Activation energies and reaction paths for diffusion and nucleation of mono- and divacancy defects in hexagonal boron nitride layers are theoretically investigated. Migration paths are derived using the nudged elastic band method combined with density-functional-based techniques. We find a different behavior for migration of single boron and nitrogen vacancies with the existence of intermediate metastable states along the migration paths. The temperature dependence of entropic and vibrational contributions to the free Gibbs energies is explicitly taken in account. A rich phase diagram for vacancy migration is then obtained. Boron vacancies are first thermally activated and can migrate to form more stable BN divacancies. At high temperatures, the divacancies can further be activated. In the contrary, nitrogen vacancy migration is energetically unfavorable within all the temperature range below the melting point of h-BN.

Figure 1

(Color online) Schematic numbering of atoms in a h-BN sheet. In a boron vacancy migration process, atom 5 moves to occupy the vacancy site left by atom 1 (red arrow). The same process occurs for a nitrogen vacancy migration (yellow arrow).

Figure 2

(Color online) Upper part: structural configuration along the reaction path for a boron vacancy migration.
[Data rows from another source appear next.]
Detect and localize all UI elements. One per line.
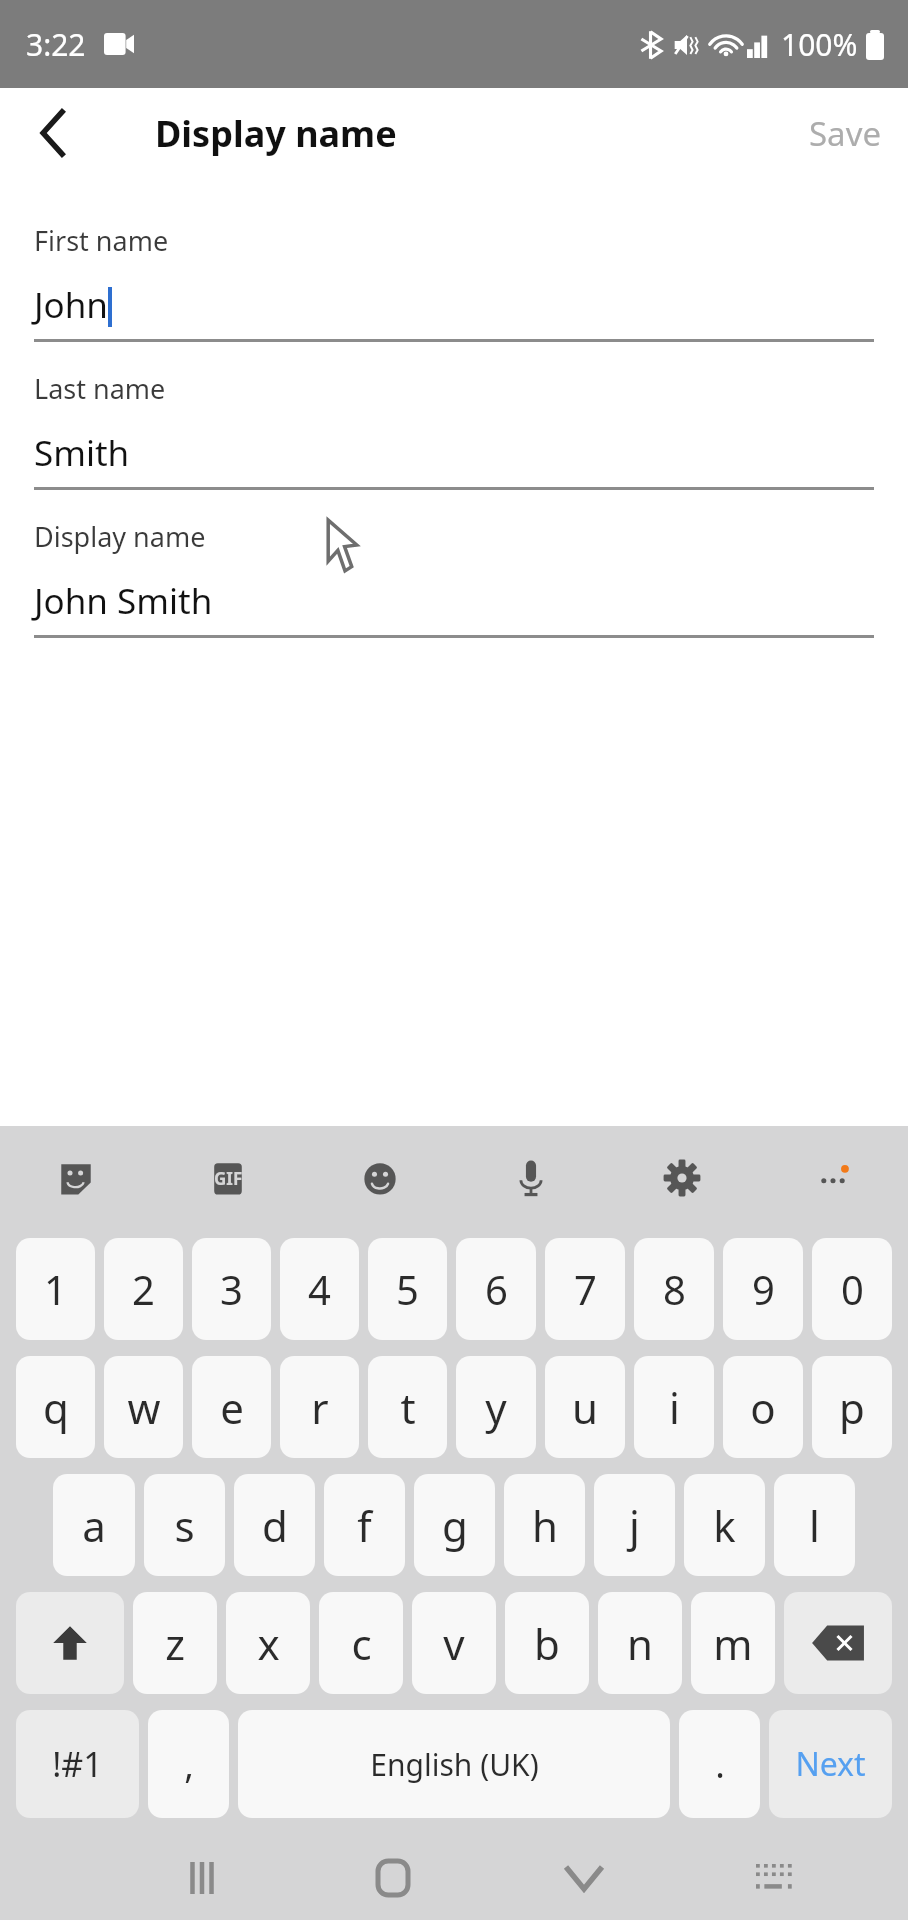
- button[interactable]: t: [368, 1356, 447, 1458]
- button[interactable]: j: [594, 1474, 675, 1576]
- button[interactable]: Last name: [0, 342, 908, 490]
- staticText: g: [442, 1497, 468, 1554]
- button[interactable]: Keyboard settings: [606, 1126, 757, 1230]
- staticText: f: [357, 1497, 372, 1554]
- staticText: ,: [184, 1740, 194, 1789]
- staticText: j: [629, 1497, 640, 1554]
- staticText: v: [443, 1615, 465, 1672]
- button[interactable]: First name: [0, 178, 908, 342]
- staticText: 4: [308, 1262, 331, 1316]
- button[interactable]: Display name: [0, 490, 908, 638]
- button[interactable]: Shift: [16, 1592, 124, 1694]
- staticText: 2: [132, 1262, 155, 1316]
- staticText: !#1: [52, 1741, 103, 1787]
- button[interactable]: q: [16, 1356, 95, 1458]
- button[interactable]: g: [414, 1474, 495, 1576]
- staticText: b: [534, 1615, 560, 1672]
- button[interactable]: Hide keyboard: [488, 1836, 679, 1920]
- button[interactable]: d: [234, 1474, 315, 1576]
- button[interactable]: r: [280, 1356, 359, 1458]
- button[interactable]: Save: [795, 101, 896, 166]
- staticText: English (UK): [370, 1744, 539, 1785]
- button[interactable]: 3: [192, 1238, 271, 1340]
- staticText: i: [669, 1379, 680, 1436]
- staticText: o: [750, 1379, 776, 1436]
- button[interactable]: More options: [757, 1126, 908, 1230]
- staticText: Display name: [155, 109, 397, 158]
- button[interactable]: ,: [148, 1710, 229, 1818]
- button[interactable]: x: [226, 1592, 310, 1694]
- button[interactable]: Next: [769, 1710, 892, 1818]
- staticText: s: [174, 1497, 195, 1554]
- staticText: w: [127, 1379, 161, 1436]
- button[interactable]: m: [691, 1592, 775, 1694]
- button[interactable]: 0: [812, 1238, 892, 1340]
- staticText: 9: [752, 1262, 775, 1316]
- button[interactable]: y: [456, 1356, 536, 1458]
- button[interactable]: s: [144, 1474, 225, 1576]
- button[interactable]: u: [545, 1356, 625, 1458]
- staticText: 1: [44, 1262, 67, 1316]
- staticText: q: [43, 1379, 69, 1436]
- staticText: d: [262, 1497, 288, 1554]
- button[interactable]: English (UK): [238, 1710, 670, 1818]
- staticText: u: [572, 1379, 598, 1436]
- button[interactable]: i: [634, 1356, 714, 1458]
- staticText: 3:22: [26, 24, 86, 65]
- button[interactable]: n: [598, 1592, 682, 1694]
- button[interactable]: o: [723, 1356, 803, 1458]
- button[interactable]: l: [774, 1474, 855, 1576]
- staticText: 6: [485, 1262, 508, 1316]
- button[interactable]: h: [504, 1474, 585, 1576]
- staticText: n: [627, 1615, 653, 1672]
- staticText: Smith: [34, 429, 130, 477]
- staticText: 0: [841, 1262, 864, 1316]
- staticText: e: [220, 1379, 244, 1436]
- staticText: r: [311, 1379, 329, 1436]
- button[interactable]: 9: [723, 1238, 803, 1340]
- staticText: Next: [795, 1742, 866, 1786]
- button[interactable]: z: [133, 1592, 217, 1694]
- staticText: .: [715, 1740, 725, 1789]
- staticText: John: [34, 281, 108, 329]
- button[interactable]: Emoji: [304, 1126, 455, 1230]
- button[interactable]: Recents: [106, 1836, 297, 1920]
- staticText: 8: [663, 1262, 686, 1316]
- button[interactable]: k: [684, 1474, 765, 1576]
- button[interactable]: p: [812, 1356, 892, 1458]
- button[interactable]: a: [53, 1474, 135, 1576]
- staticText: GIF: [214, 1167, 243, 1190]
- staticText: 100%: [781, 24, 858, 65]
- staticText: y: [485, 1379, 507, 1436]
- button[interactable]: v: [412, 1592, 496, 1694]
- button[interactable]: Change keyboard: [679, 1836, 870, 1920]
- button[interactable]: c: [319, 1592, 403, 1694]
- button[interactable]: e: [192, 1356, 271, 1458]
- button[interactable]: Voice input: [455, 1126, 606, 1230]
- button[interactable]: 6: [456, 1238, 536, 1340]
- staticText: Last name: [34, 370, 166, 407]
- button[interactable]: 2: [104, 1238, 183, 1340]
- button[interactable]: GIF: [152, 1126, 304, 1230]
- staticText: x: [257, 1615, 280, 1672]
- button[interactable]: 5: [368, 1238, 447, 1340]
- button[interactable]: Sticker: [0, 1126, 152, 1230]
- button[interactable]: 4: [280, 1238, 359, 1340]
- button[interactable]: b: [505, 1592, 589, 1694]
- button[interactable]: 1: [16, 1238, 95, 1340]
- button[interactable]: .: [679, 1710, 760, 1818]
- staticText: z: [165, 1615, 185, 1672]
- button[interactable]: Backspace: [784, 1592, 892, 1694]
- staticText: p: [839, 1379, 865, 1436]
- button[interactable]: w: [104, 1356, 183, 1458]
- button[interactable]: Back: [22, 102, 84, 164]
- button[interactable]: f: [324, 1474, 405, 1576]
- staticText: 5: [396, 1262, 419, 1316]
- button[interactable]: !#1: [16, 1710, 139, 1818]
- button[interactable]: 7: [545, 1238, 625, 1340]
- staticText: c: [351, 1615, 372, 1672]
- button[interactable]: 8: [634, 1238, 714, 1340]
- staticText: k: [713, 1497, 736, 1554]
- button[interactable]: Home: [297, 1836, 488, 1920]
- staticText: m: [713, 1615, 753, 1672]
Lower part: energy evolution along the reaction path. The zero temperature activation energy is the energy associated with the saddle point configuration of picture (b). Along the reaction path, the system passes through the two equivalent metastable states of pictures (c) and (e).

Figure 3

(Color online) Upper part: structural configuration along the reaction path for a nitrogen vacancy migration. Lower part: energy evolution along the reaction path.

Figure 4

(Color online) (a) Relaxed structure of a BN divacancy. The yellow arrow represents divacancy migration via movement of the nitrogen atom 1. (b) final structure of the vacancy after migration. Graph: energy evolution along the reaction path for divacancy motion involving a nitrogen (●) or a boron (∎) atom.

Figure 5

Temperature dependence of the migration activation barrier for a boron vacancy [i for Fig. 2b and ii for Fig. 2d], nitrogen vacancy [v for Fig. 3b and vi for Fig. 3d], and BN divacancy (iii moving the nitrogen atom and iv moving the boron atom). The bold lines represent the effective migration barriers for the different vacancies.

Figure 6

Temperature dependence of diffusion coefficient (i) for a boron vacancy and (ii) for a BN divacancy. The discontinuity at A corresponds to the switch in highest saddle point as shown in Fig. 5. The nitrogen vacancy diffusion coefficient has values lower then ${10}^{-10}{\mathrm{\AA }}^2∕\mathrm{s}$ in all the temperature range considered in the graph.